Back To Basics
The New York City Board of Education just announced it will overhaul how it teaches reading. Educators concluded that current methods haven’t worked well for many students. With reading scores down after the pandemic and students from disadvantaged backgrounds falling further behind, the schools are embracing three evidence-based methods to make sure all students can read.
New York City isn’t alone in its renewed focus on whether students are actually learning what they need to know to thrive—similar efforts are happening across the country. I have to give educators credit for seeing it was time for a change and trying a new approach. In the business world, it’s routine to track the success of our efforts and fine-tune how we get things done if we’re not hitting the mark. It’s encouraging to see educators embracing that mindset, given how much the science of learning has evolved in the past decade.

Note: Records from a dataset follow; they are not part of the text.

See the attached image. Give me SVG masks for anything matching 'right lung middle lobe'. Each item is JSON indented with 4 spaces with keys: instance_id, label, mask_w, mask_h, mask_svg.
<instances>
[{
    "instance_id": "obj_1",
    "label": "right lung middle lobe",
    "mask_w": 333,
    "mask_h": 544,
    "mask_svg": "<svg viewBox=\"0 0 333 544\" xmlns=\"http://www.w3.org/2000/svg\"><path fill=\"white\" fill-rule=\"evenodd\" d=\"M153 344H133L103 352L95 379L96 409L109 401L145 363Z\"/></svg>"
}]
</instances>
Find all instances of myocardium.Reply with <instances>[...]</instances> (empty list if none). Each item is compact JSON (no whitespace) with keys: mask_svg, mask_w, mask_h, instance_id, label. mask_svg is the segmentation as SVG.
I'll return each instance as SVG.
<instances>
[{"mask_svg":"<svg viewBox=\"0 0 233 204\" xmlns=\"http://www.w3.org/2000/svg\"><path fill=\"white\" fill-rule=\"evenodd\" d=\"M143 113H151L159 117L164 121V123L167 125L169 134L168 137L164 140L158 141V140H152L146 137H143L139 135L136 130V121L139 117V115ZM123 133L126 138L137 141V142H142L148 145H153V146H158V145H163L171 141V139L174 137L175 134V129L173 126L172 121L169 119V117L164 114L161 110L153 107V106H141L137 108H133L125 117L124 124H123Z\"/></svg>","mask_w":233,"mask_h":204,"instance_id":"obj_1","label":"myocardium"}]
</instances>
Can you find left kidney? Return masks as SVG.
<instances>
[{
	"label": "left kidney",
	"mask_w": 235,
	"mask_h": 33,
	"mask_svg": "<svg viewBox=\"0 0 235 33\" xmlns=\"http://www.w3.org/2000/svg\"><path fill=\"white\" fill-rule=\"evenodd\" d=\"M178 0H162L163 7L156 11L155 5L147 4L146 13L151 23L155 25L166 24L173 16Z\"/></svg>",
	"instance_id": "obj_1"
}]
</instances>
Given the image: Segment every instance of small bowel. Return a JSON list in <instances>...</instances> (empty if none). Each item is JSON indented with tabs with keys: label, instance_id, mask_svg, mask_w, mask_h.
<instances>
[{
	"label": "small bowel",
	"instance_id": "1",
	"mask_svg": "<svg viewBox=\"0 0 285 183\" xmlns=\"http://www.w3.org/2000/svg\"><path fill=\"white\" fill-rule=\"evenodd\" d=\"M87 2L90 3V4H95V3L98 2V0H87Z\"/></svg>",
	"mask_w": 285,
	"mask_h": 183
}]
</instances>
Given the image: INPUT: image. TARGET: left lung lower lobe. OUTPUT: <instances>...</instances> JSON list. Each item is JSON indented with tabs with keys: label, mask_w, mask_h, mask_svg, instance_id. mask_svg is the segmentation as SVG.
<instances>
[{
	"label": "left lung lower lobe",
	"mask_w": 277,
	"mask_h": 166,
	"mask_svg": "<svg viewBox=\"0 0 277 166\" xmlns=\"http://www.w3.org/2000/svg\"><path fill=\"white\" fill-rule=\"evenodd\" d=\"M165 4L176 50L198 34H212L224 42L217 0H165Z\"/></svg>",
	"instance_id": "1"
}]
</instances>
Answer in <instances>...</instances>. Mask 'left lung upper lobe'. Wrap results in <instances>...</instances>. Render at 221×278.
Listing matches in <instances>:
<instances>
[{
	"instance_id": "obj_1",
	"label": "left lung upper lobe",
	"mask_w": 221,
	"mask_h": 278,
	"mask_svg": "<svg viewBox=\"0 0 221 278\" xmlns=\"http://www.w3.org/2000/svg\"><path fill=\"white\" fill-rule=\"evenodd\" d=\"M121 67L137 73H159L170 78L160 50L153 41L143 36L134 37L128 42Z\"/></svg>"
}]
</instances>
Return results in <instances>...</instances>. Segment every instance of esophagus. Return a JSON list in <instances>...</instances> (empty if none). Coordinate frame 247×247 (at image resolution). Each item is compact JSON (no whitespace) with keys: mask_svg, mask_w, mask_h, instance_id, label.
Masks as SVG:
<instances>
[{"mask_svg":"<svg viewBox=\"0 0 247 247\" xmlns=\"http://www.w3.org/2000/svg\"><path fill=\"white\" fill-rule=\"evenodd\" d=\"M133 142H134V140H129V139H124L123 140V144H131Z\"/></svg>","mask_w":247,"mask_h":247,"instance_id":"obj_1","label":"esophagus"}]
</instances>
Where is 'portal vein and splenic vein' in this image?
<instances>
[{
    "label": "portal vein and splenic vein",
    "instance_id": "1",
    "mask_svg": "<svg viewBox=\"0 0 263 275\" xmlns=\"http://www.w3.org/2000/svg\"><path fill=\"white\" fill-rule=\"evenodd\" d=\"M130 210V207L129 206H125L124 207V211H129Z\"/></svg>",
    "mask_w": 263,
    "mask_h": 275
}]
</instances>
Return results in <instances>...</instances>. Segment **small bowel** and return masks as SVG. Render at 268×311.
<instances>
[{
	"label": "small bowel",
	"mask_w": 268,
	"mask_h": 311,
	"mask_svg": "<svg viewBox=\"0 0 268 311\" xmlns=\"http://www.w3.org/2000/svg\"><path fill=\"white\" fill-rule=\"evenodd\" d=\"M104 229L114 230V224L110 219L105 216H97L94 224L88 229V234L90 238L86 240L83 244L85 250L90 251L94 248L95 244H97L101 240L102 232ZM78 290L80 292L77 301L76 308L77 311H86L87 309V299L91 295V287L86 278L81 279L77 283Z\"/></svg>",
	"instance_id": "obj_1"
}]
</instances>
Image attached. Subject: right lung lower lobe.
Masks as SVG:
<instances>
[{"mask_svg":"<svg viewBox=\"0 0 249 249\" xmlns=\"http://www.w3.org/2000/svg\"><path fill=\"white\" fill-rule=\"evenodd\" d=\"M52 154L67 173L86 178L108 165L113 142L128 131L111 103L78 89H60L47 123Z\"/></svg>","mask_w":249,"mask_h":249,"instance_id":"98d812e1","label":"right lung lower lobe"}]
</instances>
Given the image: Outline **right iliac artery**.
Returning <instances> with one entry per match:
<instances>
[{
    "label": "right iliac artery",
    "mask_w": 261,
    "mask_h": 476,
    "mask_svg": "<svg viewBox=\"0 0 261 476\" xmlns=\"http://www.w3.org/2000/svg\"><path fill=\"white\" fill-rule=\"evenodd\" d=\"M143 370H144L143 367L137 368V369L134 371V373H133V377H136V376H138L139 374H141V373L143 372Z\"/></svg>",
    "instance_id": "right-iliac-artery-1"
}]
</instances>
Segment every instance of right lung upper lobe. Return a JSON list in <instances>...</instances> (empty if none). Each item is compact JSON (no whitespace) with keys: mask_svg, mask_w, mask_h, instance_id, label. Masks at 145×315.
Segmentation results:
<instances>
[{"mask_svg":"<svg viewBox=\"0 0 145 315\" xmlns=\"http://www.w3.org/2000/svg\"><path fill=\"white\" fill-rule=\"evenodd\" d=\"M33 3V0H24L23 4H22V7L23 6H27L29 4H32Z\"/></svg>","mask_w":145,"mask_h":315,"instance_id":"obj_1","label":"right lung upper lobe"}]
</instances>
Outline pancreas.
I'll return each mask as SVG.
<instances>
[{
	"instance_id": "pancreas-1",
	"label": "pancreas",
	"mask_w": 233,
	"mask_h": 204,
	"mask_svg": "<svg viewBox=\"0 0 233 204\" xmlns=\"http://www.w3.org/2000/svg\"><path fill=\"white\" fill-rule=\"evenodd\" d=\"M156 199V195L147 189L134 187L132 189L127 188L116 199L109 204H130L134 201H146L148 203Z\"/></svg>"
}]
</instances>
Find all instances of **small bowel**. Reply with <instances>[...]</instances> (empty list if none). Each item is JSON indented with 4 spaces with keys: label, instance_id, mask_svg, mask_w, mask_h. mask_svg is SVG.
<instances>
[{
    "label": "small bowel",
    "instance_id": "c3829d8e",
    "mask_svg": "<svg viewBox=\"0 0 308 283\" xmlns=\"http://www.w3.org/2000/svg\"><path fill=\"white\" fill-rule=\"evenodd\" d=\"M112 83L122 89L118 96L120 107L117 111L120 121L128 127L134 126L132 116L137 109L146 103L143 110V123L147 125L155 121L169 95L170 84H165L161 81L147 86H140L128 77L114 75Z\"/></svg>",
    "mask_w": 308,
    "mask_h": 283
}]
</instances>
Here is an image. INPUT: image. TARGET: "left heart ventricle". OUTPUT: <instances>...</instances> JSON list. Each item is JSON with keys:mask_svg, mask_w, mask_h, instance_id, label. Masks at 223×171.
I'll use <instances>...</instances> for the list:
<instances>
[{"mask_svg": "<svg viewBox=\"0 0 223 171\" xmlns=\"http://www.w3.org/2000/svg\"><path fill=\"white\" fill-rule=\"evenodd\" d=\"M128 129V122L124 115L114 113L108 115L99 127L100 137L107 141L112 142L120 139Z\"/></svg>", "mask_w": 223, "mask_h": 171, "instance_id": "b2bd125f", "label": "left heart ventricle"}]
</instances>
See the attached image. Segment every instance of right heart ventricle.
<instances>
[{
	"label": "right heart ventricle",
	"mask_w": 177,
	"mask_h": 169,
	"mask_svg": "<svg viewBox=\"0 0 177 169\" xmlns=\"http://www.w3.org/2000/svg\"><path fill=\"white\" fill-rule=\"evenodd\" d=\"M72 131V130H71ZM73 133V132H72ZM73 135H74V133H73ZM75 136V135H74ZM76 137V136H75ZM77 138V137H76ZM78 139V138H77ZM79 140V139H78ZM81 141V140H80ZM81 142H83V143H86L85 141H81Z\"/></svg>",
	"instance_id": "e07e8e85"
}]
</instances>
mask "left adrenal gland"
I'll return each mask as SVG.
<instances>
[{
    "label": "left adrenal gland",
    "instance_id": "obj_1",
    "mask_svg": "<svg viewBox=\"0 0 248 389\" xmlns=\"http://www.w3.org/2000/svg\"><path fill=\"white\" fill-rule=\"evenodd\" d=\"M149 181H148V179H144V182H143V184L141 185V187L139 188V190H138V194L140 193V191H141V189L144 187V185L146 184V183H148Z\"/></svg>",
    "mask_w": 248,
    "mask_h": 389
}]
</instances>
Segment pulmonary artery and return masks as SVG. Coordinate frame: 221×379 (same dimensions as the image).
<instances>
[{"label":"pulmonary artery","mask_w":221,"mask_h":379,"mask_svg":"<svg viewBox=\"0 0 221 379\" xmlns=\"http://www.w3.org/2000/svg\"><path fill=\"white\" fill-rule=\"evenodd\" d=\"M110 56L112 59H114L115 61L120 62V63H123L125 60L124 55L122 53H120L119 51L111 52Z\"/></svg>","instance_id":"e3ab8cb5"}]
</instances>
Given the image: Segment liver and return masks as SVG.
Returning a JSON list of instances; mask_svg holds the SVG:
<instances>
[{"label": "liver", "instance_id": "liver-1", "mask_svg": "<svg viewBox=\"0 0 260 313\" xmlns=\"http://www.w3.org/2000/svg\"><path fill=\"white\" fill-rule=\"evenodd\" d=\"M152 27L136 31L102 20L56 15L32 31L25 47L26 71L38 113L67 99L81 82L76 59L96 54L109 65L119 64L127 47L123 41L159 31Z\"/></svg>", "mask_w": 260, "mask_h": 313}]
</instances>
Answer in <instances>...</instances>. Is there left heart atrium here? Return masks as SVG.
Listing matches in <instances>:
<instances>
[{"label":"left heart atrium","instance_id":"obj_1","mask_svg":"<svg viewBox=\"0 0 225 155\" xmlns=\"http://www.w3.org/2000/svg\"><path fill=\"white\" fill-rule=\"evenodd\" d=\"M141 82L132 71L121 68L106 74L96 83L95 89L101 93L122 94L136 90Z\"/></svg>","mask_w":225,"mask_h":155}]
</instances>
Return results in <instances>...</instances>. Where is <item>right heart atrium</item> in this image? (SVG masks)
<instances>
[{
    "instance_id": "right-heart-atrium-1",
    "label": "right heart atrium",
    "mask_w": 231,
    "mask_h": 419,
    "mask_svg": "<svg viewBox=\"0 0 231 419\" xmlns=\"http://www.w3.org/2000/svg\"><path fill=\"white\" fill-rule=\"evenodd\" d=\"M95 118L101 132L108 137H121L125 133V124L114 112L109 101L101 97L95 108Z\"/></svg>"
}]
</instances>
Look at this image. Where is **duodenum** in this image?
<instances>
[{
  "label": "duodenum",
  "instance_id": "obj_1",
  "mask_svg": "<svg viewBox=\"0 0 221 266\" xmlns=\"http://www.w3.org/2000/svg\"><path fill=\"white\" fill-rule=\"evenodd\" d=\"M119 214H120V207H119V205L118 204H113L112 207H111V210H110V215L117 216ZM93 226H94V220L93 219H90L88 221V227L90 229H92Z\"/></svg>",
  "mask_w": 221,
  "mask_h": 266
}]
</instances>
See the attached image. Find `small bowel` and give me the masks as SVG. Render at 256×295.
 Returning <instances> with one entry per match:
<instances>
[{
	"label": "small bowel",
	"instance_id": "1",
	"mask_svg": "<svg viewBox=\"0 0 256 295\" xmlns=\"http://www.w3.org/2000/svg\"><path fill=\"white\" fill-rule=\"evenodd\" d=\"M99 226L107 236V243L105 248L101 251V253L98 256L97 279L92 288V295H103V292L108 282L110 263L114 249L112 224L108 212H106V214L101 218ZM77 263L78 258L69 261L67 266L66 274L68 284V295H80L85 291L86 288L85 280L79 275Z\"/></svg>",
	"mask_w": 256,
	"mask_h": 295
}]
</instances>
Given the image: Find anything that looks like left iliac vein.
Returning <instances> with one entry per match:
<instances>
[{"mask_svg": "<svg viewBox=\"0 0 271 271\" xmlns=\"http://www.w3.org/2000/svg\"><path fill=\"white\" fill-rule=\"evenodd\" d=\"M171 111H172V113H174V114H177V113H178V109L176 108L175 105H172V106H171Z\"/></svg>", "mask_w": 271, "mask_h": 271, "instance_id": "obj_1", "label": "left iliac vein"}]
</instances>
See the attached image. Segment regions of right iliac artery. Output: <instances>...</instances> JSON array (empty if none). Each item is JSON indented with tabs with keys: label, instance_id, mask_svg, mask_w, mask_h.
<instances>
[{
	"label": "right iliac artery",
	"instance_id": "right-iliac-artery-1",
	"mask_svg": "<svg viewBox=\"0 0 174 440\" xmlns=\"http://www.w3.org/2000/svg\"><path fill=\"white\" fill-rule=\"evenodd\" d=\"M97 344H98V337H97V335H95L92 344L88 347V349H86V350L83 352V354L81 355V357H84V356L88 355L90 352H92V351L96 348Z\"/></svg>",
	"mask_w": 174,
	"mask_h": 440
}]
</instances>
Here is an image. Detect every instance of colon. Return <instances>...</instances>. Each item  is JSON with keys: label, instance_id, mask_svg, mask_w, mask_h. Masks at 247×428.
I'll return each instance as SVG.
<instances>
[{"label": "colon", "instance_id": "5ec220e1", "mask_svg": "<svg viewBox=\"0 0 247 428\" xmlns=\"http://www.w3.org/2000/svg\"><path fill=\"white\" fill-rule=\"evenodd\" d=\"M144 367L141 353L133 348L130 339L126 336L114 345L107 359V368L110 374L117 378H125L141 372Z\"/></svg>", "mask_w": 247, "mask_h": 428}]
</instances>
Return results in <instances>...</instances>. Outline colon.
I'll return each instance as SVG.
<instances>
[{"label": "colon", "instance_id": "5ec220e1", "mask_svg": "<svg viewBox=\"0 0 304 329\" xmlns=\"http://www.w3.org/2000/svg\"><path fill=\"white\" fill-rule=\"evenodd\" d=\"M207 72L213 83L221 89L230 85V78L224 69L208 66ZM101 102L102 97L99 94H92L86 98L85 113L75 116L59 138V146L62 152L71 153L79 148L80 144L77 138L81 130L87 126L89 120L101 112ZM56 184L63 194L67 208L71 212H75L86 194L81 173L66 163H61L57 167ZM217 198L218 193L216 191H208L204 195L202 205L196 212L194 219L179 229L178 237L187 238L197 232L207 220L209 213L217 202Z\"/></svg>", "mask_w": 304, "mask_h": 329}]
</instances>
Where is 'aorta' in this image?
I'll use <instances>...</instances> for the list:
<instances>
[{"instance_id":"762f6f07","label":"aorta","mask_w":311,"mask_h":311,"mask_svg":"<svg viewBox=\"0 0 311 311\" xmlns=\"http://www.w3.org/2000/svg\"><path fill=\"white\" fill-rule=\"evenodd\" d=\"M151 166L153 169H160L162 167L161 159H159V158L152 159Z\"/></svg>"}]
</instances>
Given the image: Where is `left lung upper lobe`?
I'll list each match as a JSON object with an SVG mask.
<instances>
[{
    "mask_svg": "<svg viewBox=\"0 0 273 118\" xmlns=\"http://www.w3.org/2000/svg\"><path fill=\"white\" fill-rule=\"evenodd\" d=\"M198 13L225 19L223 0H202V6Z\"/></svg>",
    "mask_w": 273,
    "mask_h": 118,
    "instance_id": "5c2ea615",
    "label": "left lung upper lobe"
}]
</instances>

As an employer, I pay close attention to what happens at every level of the education system because it determines just how strong our talent pipeline will be. At Marcum, we devote tremendous resources to finding promising future accountants. Unfortunately, only students who have mastered the basics in elementary school and middle school will be able to take the more advanced classes in high school that position them for an accounting major in college. Educational gaps take many potentially talented accountants out of the running long before they might ever get started.
Knowing basic math is an obvious prerequisite for an accounting career, but many people don’t realize reading is just as important in our field. A student with weak reading comprehension skills simply won’t be able to get through the academic requirements to become a CPA or, upon graduation, be able to pore over a new tax law passed in Washington or a new IRS policy and communicate the implications for our clients. Reading is also the foundation for clear written communication, which is essential in a people business like ours.
I hope this new initiative will give more children the opportunity to enjoy the simple pleasures of taking a book out of the library and getting lost in a great story. Many children have spent far too much time on their screens in the past few years, and now, with the world opening up, it’s the perfect opportunity to introduce them to other activities.
The jury is still out on whether this new program will help more children learn to read, but it looks like a step in the right direction. A lot was lost educationally during the pandemic, but a lot can be gained if we learn from the data that is now coming in. My hope is that with initiatives like this going on across the U.S., the broad talent pool we’ve tapped into in the accounting profession will get even bigger in the future.